__Page-level text extractions__.
###
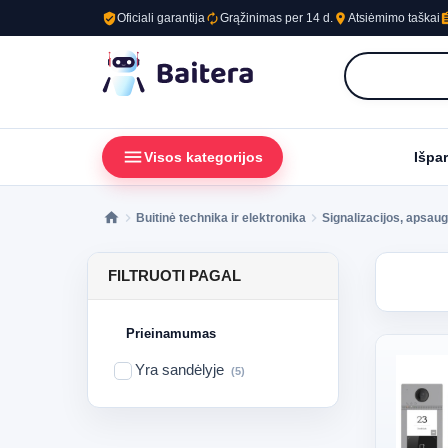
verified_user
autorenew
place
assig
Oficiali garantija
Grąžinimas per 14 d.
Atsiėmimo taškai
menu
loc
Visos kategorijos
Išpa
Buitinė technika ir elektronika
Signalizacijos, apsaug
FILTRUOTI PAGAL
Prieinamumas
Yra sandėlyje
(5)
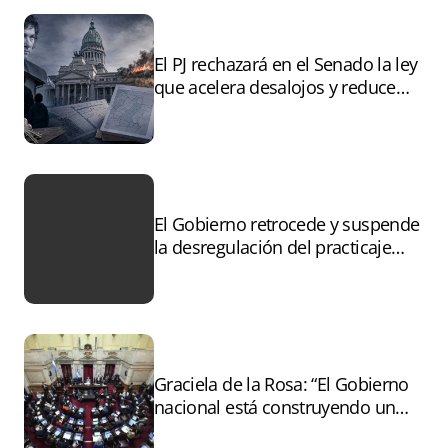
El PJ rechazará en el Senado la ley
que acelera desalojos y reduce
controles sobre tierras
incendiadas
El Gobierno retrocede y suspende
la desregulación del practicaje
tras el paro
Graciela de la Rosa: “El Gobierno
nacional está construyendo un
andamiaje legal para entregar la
###
__Work instructions__.
Please show all lines from the entries that contain the word "Gobierno".

__Task response__.
El Gobierno retrocede y suspende
Graciela de la Rosa: “El Gobierno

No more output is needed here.